Een en ander moet leiden tot de slotsom dat de vordering tot veroordeling van [verweerder] tot betaling van NAf 21.864,31 toewijsbaar is.
4.13.
[eisers] c.s. maakt aanspraak op 6% rente vanaf 17 december 2004. Kennelijk is deze vordering gebaseerd op de rente die tussen [eisers] c.s. en Tara was afgesproken. Dit deel van de vordering is niet toewijsbaar. Uit de overeenkomst van geldlening kan niet worden afgeleid dat ook de tussen [eisers] c.s. en Tara afgesproken rente zou worden voldaan uit het in beheer geven bedrag op de derdengeldrekening van de notaris. Integendeel, uit artikel 2 van de overeenkomst van geldlening volgt dat de rente jaarlijks afzonderlijk door Tara moest worden betaald. De (eventueel) misgelopen contractuele rente maakt dus geen deel uit van de schade die het gevolg is van de beroepsfout van [verweerder].
4.14.
Wel is [verweerder] de subsidiair gevorderde wettelijke rente verschuldigd vanaf het moment dat [verweerder] in verzuim is geraakt. [verweerder] is in verzuim geraakt op het moment dat hij de beroepsfout heeft gemaakt, dat wil zeggen het moment waarop hij het volledige resterende bedrag heeft uitgekeerd conform de instructie van (de advocaat van) Tara. Gesteld noch gebleken is echter op welk moment dat is gebeurd. Het gerecht zal de wettelijke rente daarom toewijzen per de datum waarop hij aansprakelijk is gesteld (13 november 2012), nu het onrechtmatige handelen in elk geval voor die datum heeft plaatsgevonden.
4.15.
[eisers] c.s. heeft vergoeding gevorderd van buitengerechtelijke incassokosten.
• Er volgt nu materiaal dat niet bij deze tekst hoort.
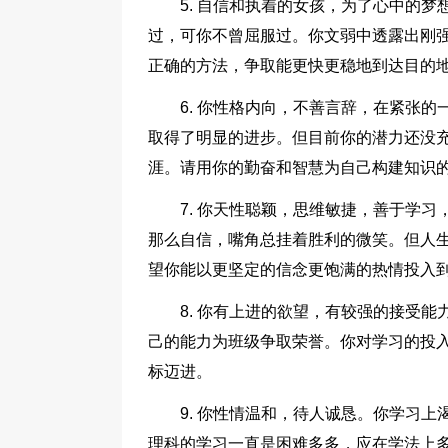
5. 自信和执着的女孩，为了心中的
过，可你不曾屈服过。你文弱中透露出刚
正确的方法，争取能更快更稳地到达目的地
6. 你性格内向，不善言辞，在紧张
取得了明显的进步。但目前你的潜力还没充
涯。请用你的勤奋和智慧为自己构建知识的
7. 你天性聪颖，思维敏捷，善于学习
那么自信，嘴角总挂着胜利的微笑。但人
望你能以更坚定的信念更饱满的热情投入到
8. 你有上进的欲望，有较强的接受
己的能力为班级争取荣誉。你对学习的投
标迈进。
9. 你性情温和，待人诚恳。你学习
理科的学习一直是困难多多，应在学法上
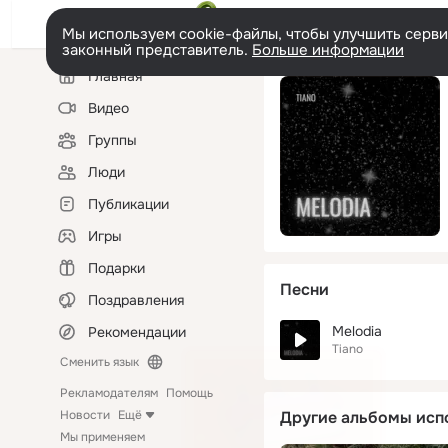
Мы используем cookie-файлы, чтобы улучшить сервис
законный представитель.
Больше информации
Левая
Главная
колонка
Видео
Группы
Люди
Публикации
Игры
Подарки
Песни
Поздравления
Melodia
Рекомендации
Tiano
Сменить язык
Рекламодателям
Помощь
Новости
Ещё
Другие альбомы исп
Мы применяем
Bij conclusie van antwoord heeft [verweerder] uitdrukkelijk betoogd dat, voor zover al zou moeten worden aangenomen dat er kosten zijn gemaakt voor het versturen van een aanmaning en aansprakelijkheidsstelling, deze kosten geacht moeten worden te zijn inbegrepen in een proceskostenveroordeling. Op dit verweer heeft [eisers] c.s. niet gereageerd. Het gerecht is gelet daarop van oordeel dat niet gebleken is van kosten voor andere werkzaamheden dan die waarvoor de proceskostenveroordeling een vergoeding pleegt in te houden. De vordering wordt dus afgewezen.
4.16.
[verweerder] heeft uitvoerig betoogd dat [eisers] c.s. zijn pijlen dient te richten op Tara en op haar voormalige advocaat. Tara heeft immers wanprestatie gepleegd jegens [eisers] c.s. door de lening niet af te lossen en de voormalige advocaat heeft onrechtmatig gehandeld door bij de in 2.11 bedoelde betaalinstructie het aan [eisers] c.s. toekomende bedrag onvermeld te laten, aldus [verweerder]. Dit betoog doet aan het oordeel in deze zaak niet af. Dat mogelijk ook anderen aansprakelijk zijn voor de schade van [eisers] c.s., laat de schadeplichtigheid van [verweerder] onverlet. De aansprakelijkheid van [verweerder] is immers niet van secundaire aard. In deze omstandigheden ziet het gerecht ook geen aanleiding het onderhavige vonnis aan te houden totdat in hoger beroep is geoordeeld over de afwijzende beslissing van het gerecht op het verzoek van [verweerder] om (onder anderen) de voormalige advocaten van Tara in vrijwaring te mogen oproepen.
4.17.
Als de grotendeels in het ongelijk gestelde partij zal [verweerder] worden veroordeeld in de proceskosten. Deze worden begroot op NAf 750 voor griffierecht, NAf 388,45 aan explootkosten en NAf 2.000 voor salaris. De wettelijke rente over de proceskosten is toewijsbaar zoals in het dictum omschreven.
4.18.
Voor toepassing van artikel 64 Rv ten aanzien van de gemachtigde van [eisers] c.s. ziet het gerecht, gelet op de hiervoor gegeven beoordeling, geen grond.

5.De beslissing

Het gerecht:
5.1.
veroordeelt [verweerder] tot betaling aan [eisers] van NAf 21.864,31, vermeerderd met de wettelijke rente over dit bedrag met ingang van 13 november 2012 tot aan de dag van voldoening;
5.2.
veroordeelt [verweerder] in de proceskosten van [eisers] c.s., begroot op NAf 3.138,45, vermeerderd met de wettelijke rente met ingang van de vijftiende dag na heden tot aan de dag van voldoening;
5.3.
verklaart dit vonnis tot zover uitvoerbaar bij voorraad;
5.4.
wijst af het meer of anders gevorderde.
Dit vonnis is gewezen door mr. Th. Veling, rechter in het Gerecht in eerste aanleg van Curaçao, en in aanwezigheid van de griffier in het openbaar uitgesproken op 16 april 2018.